Onguur windje
- Ik loop naar het brood dat om deze tijd nog lauw in de schappen ligt, er is iets gaande in “mijn Appie”. Een man van een jaar of dertig, in een oubollig streepjespak spreekt een winkelmedewerker aan terwijl hij hem een ferme hand geeft.
‘Daarom kom ik onverwachts binnenlopen, om alvast kennis te maken en te kijken hoe het hier gaat, snap je?’, spreekt de dertiger. Hij is duidelijk in zijn nopjes met zijn aanpak en zichzelf. Met gel heeft hij zijn blonde haren strak getrokken, op zijn neus een hippe veel te grote vierkante bril.
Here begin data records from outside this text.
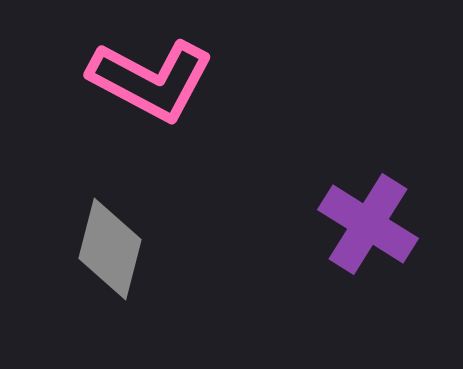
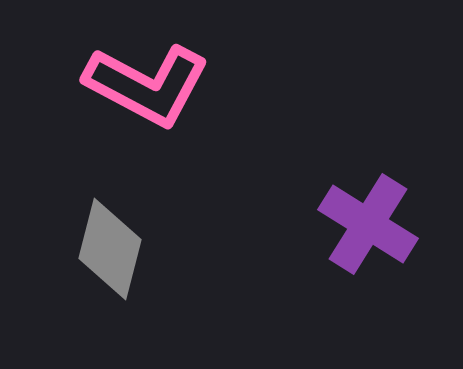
pink L-shape: moved 4 px left, 5 px down
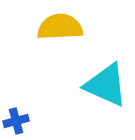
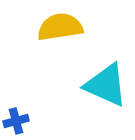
yellow semicircle: rotated 6 degrees counterclockwise
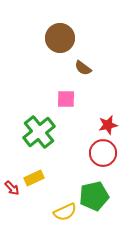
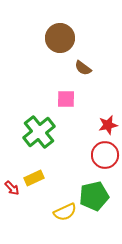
red circle: moved 2 px right, 2 px down
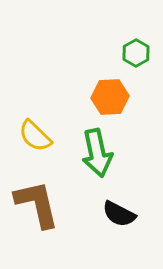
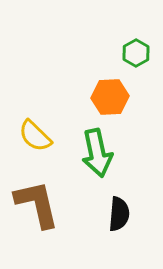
black semicircle: rotated 112 degrees counterclockwise
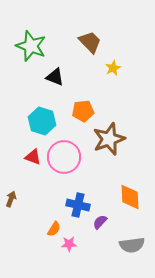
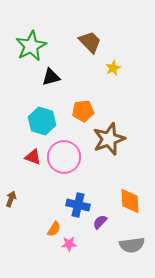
green star: rotated 24 degrees clockwise
black triangle: moved 4 px left; rotated 36 degrees counterclockwise
orange diamond: moved 4 px down
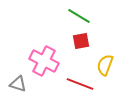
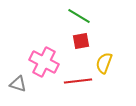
pink cross: moved 1 px down
yellow semicircle: moved 1 px left, 2 px up
red line: moved 2 px left, 3 px up; rotated 28 degrees counterclockwise
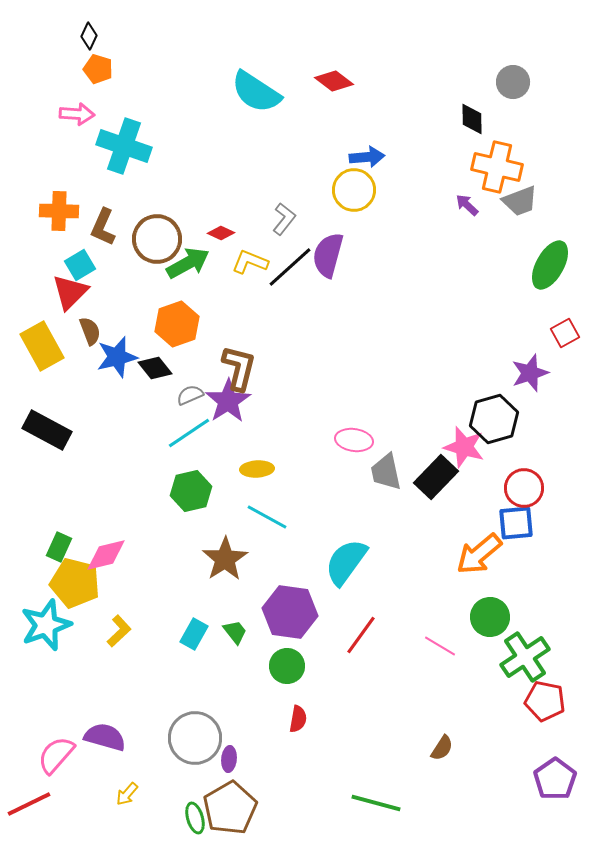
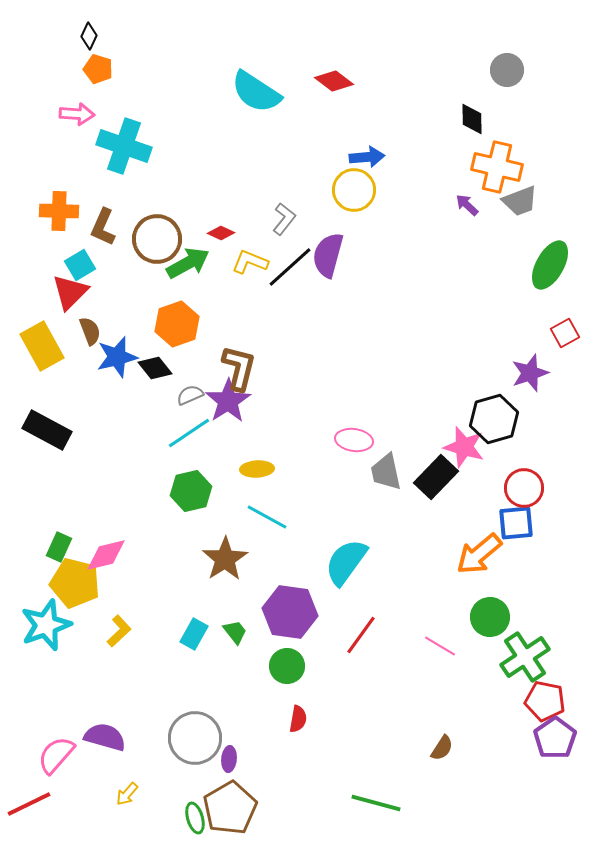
gray circle at (513, 82): moved 6 px left, 12 px up
purple pentagon at (555, 779): moved 41 px up
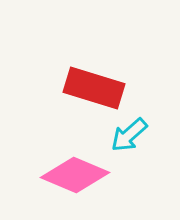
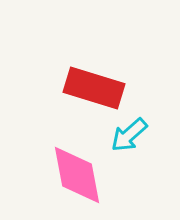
pink diamond: moved 2 px right; rotated 56 degrees clockwise
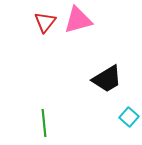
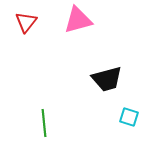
red triangle: moved 19 px left
black trapezoid: rotated 16 degrees clockwise
cyan square: rotated 24 degrees counterclockwise
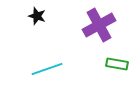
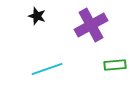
purple cross: moved 8 px left
green rectangle: moved 2 px left, 1 px down; rotated 15 degrees counterclockwise
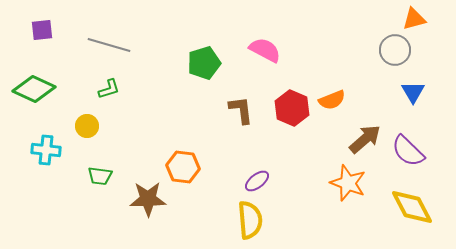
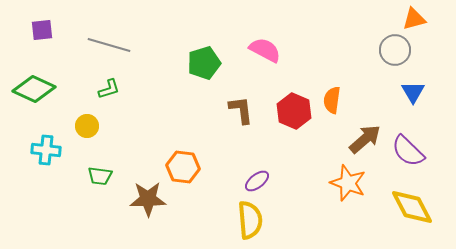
orange semicircle: rotated 120 degrees clockwise
red hexagon: moved 2 px right, 3 px down
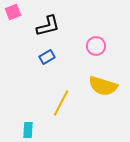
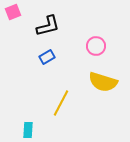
yellow semicircle: moved 4 px up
De jongen, Ahmed staat er op zijn blauwe jasje, lacht beleefd tegen zijn onverwachte bezoeker, kennelijk zijn nieuwe manager.
‘Nee, nee natuurlijk, prima hoor, wat wilt u weten?’
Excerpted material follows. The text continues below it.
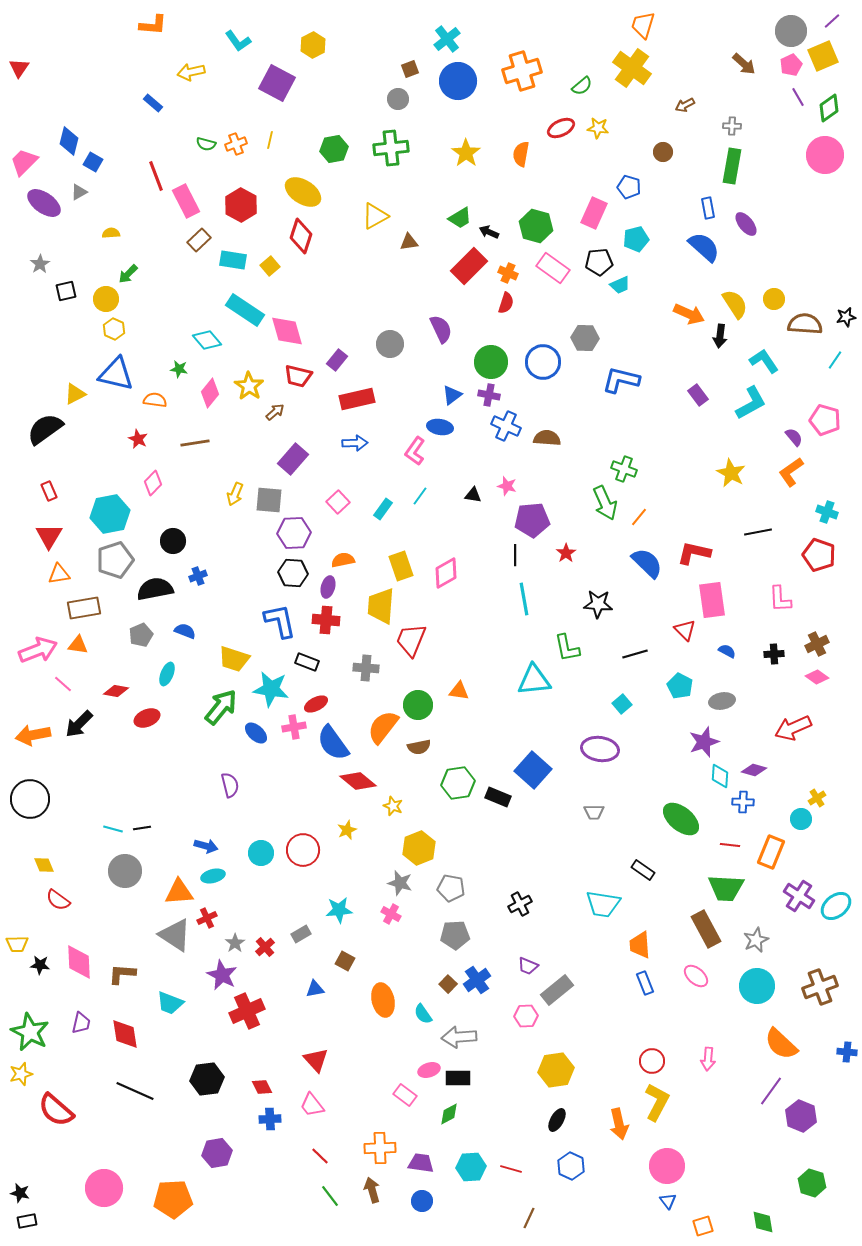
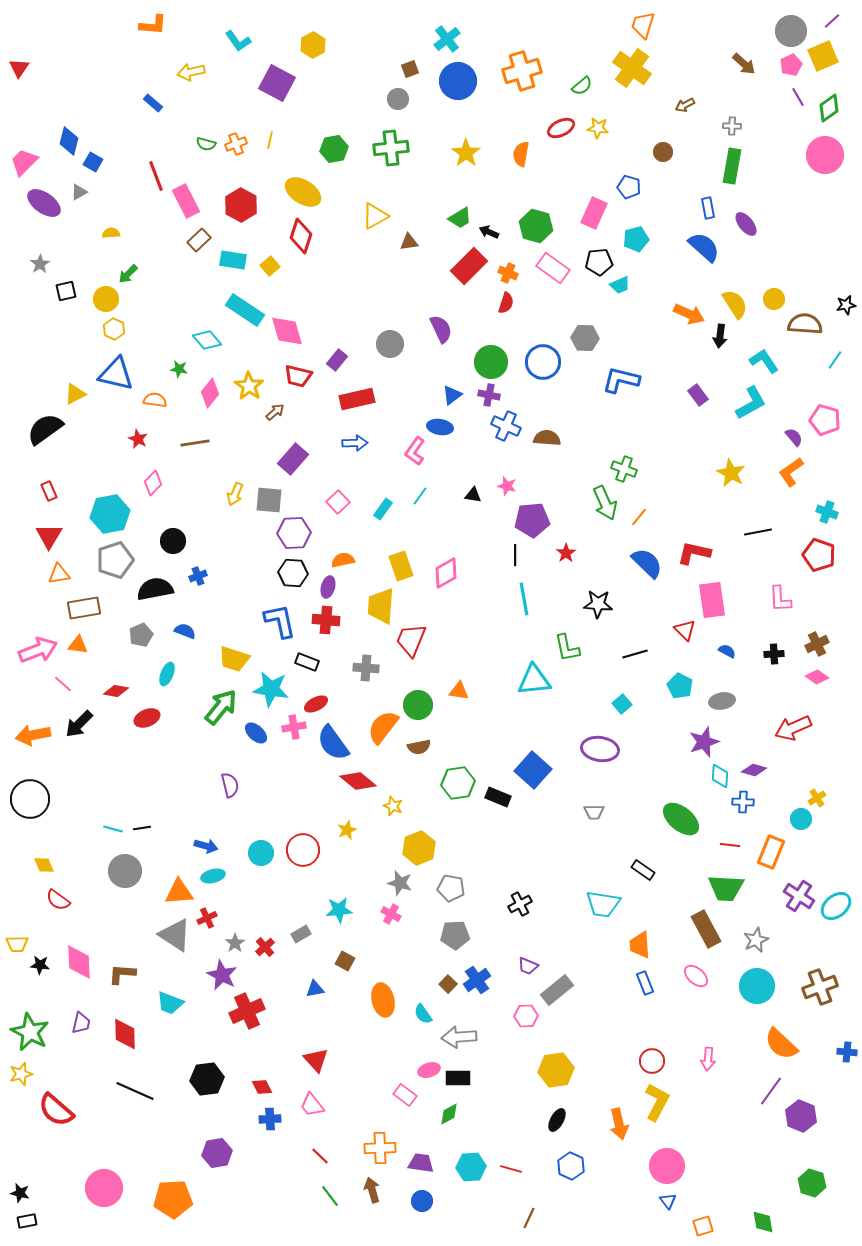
black star at (846, 317): moved 12 px up
red diamond at (125, 1034): rotated 8 degrees clockwise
Wat zou hij anders moeten zeggen, denk ik.
Aangekomen bij de kassa hoor ik de vierkante bril nog bezig met zijn profileershow: “O ja, wat ik óók nog wil weten….“ zegt hij met luide stem, en loopt zonder te kijken of de jongen hem volgt weer terug de winkel in. Ahmed moet de nodige moeite doen om zijn snelle pas te volgen, ik voel medelijden met de jongen die zo zijn best doet om het zijn meerdere naar de zin te maken.
Nu nog een krantje en dan snel naar huis om te schrijven. Achter de counter staat Fatima, ze draagt een inktzwarte hoofddoek. Haar gezicht steekt er bleek bij af. Tot nu toe verraste ze mij met hoofddoeken in de meest uiteenlopende kleuren en prints. Felroze bloemen, tropische groen, kanariegeel met abstracte figuren, strepen in alle kleuren van de regenboog.
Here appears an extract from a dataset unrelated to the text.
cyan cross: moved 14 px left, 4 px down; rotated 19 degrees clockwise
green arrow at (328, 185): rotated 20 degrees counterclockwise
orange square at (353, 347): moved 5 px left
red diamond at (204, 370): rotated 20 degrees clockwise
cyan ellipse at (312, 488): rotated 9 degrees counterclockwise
Deze hoofddoek oogt niet bepaald opgewekt.
‘Hé, geen vrolijke hoofddoek vandaag?’ vraag ik voorzichtig.
‘Nee, dat mag niet meer.’ Ze lacht verlegen.
‘Mag niet meer? Is er iets met je familie? Ben je in de rouw?’
‘Gelukkig niet, heel veel klanten dachten hetzelfde maar van hier mag het niet meer.’
‘Bedoel je dit filiaal of landelijk?’
‘Dit filiaal, ze hebben gezegd dat ik alleen nog een zwarte of blauwe hoofddoek mag dragen.’
Fatima kijkt gekwetst.
‘Ik werk hier al meer dan twintig jaar, ik heb gezegd dat ik het er niet mee eens ben. Zelfs klanten hebben een klacht ingediend en nou mag ik er niet meer over praten, daar kan ik last mee krijgen, hebben ze gezegd.’ Snel scant ze de winkel met haar ogen. Mijn navel spant zich aan, door de golf boosheid die vanuit mijn buik omhoog komt over dit staaltje machtsmisbruik en misplaatste bemoeizucht. Fatima kijkt angstig naar mij. Mijn opwinding kan haar alleen maar last bezorgen.
‘Het is echt zonde’, verzucht ze, ’ik heb wel 80 verschillende hoofddoeken in de kast hangen. Na een korte pauze vervolgt ze met ondeugende blik: ‘Als ik over een paar jaar ergens anders werk, dan doe ik weer lekker mijn gekleurde hoofddoeken op hoor!’ Ze kijkt mij stralend aan.
Met een knoop in mijn buik loop ik de winkel uit. Een ongure wind waait in mijn gezicht.